Caffeine is an effective slug control. Pour left-over coffee into a spray bottle then spray directly onto slugs in the evening. Place used coffee grinds around the slug damaged plants. If you are dealing with a situation like a strawberry patch such as mine that is not planted in rows, sprinkle used coffee grinds in and around the plants. Vinegar sprayed on slugs will act much the same way however it is an herbicide so don't spray it on plants or where the over spray will get onto plants.

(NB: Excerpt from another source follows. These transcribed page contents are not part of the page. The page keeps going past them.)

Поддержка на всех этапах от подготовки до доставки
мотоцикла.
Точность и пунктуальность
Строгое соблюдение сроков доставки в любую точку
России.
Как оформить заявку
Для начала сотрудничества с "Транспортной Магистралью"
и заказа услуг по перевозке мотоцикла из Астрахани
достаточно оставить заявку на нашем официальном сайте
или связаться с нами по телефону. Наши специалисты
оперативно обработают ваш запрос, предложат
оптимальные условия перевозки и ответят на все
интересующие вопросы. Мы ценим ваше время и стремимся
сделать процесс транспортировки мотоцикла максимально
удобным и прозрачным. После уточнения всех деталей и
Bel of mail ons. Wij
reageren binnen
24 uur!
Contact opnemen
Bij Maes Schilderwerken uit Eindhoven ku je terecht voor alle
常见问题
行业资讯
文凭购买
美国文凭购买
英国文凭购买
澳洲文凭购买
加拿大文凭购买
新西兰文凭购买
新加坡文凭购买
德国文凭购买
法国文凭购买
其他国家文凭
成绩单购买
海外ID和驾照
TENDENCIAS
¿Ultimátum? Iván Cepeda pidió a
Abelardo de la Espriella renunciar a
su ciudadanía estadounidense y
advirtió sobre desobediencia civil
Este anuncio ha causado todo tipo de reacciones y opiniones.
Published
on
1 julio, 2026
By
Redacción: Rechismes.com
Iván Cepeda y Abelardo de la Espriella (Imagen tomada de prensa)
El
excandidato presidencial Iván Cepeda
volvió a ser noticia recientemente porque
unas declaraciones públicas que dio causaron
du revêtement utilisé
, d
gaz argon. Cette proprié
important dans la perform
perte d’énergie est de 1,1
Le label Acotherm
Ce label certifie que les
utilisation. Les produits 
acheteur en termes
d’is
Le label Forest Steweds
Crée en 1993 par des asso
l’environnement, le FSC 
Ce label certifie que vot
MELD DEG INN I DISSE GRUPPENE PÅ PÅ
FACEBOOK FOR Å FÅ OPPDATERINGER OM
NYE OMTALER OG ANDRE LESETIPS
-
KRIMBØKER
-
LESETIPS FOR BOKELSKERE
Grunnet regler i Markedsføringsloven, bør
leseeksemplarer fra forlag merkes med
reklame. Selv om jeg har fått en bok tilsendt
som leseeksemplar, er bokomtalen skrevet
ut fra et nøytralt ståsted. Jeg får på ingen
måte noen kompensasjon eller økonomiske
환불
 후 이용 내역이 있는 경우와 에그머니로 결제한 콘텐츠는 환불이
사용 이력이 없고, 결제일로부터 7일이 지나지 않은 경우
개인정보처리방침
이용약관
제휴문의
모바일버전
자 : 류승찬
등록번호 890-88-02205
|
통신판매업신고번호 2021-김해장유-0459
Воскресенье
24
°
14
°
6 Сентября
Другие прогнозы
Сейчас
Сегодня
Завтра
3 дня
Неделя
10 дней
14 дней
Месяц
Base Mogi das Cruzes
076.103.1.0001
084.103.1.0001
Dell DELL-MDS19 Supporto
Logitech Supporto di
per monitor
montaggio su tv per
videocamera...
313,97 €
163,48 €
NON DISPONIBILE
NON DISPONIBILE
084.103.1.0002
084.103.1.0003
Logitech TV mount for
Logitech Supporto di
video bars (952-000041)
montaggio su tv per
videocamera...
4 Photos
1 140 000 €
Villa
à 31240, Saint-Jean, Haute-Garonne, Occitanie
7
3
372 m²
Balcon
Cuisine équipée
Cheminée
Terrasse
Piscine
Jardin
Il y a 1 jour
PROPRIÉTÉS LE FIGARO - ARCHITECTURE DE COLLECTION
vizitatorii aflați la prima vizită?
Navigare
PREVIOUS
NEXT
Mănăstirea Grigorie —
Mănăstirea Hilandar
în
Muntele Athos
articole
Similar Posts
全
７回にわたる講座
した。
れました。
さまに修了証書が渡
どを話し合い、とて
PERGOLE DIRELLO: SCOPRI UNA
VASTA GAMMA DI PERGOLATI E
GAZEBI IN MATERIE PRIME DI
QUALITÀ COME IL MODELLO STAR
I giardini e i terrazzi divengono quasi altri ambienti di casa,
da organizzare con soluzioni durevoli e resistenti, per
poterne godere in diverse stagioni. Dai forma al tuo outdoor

Iron phosphate sold under brand names like Sluggo work to eradicate slugs without poisons. However, I do not recommend them. My first experience with iron phosphate was when I was just starting a vegetable garden in another house. At that time we had ponds and welcomed toad and frogs as well. We had a lovely fat toad who mysteriously disappeared after using this product. For the rest of that season we had no toads and we fished several birds out of the ponds. So I will not use this product despite the labelling that says it is safe. Now this is just based on my experience but there is evidence that slug pellets are reducing the natural slug predators.

Diatomaceous earth is the mined fossilized remains of dinosaur-era, sea-going creatures called diatoms. On a microscopic level it is incredibly sharp causing cuts on the slugs as they travel over it. The cuts cause the slugs to dehydrate on contact. It is best used around plants that are being damaged by slugs and refreshen after a rain or watering. Diatomaceous earth is a fine powder so a dust mask should be used during application. This is not a solution I would recommend to anyone with respiratory problems since you will be working in and around the plants while the diatomaceous earth is present.

Attracting natural predators for slugs is one of the easiest ways to control them. Natural predators include: frogs, song thrushes, mistle thrushes, redwing blackbirds, ground beetles, Bacillius Thurungiensis, centipedes, fire flies and many birds. Duck and chickens like slugs as well and if you've read this blog you will see I have welcomed my guinea hen visitor because of the insect control. When encouraging natural predators do not use pesticides!

As pests go, slugs are fairly easy to identify either from their dried slime trails or direct spotting. So get out there and slug those slugs!

Happy Gardening!

Garden Gnome


  1. I live a natural, organic life..

    Firstly, vinegar-not toxic but yes the dishsoap is unless you're using natural. Have you ever thought of using aromatherapy in your gardening???

    For instance
    The "good companions" to plant with strawberries are:
    borage, nettles, mint, thyme, leeks, spinach, lettuce, sage, rosemary and mint.

    If you want to just get rid of the slugs plant (or make into a tea and spray) garlic, chives or wormwood.

    If you prefer an essential oil, use garlic, cedarwood hyssop, sassafras or pine. Bury a margarine or yogurt container so that it's top is level with the ground. Place 4 drops in the container and renew as needed.

  2. Hi Michelle, thank-you for stopping by my blog. Thank-you also for adding more ideas on slug control. Yes, I firmly believe in and use companion planting along with the square foot gardening method.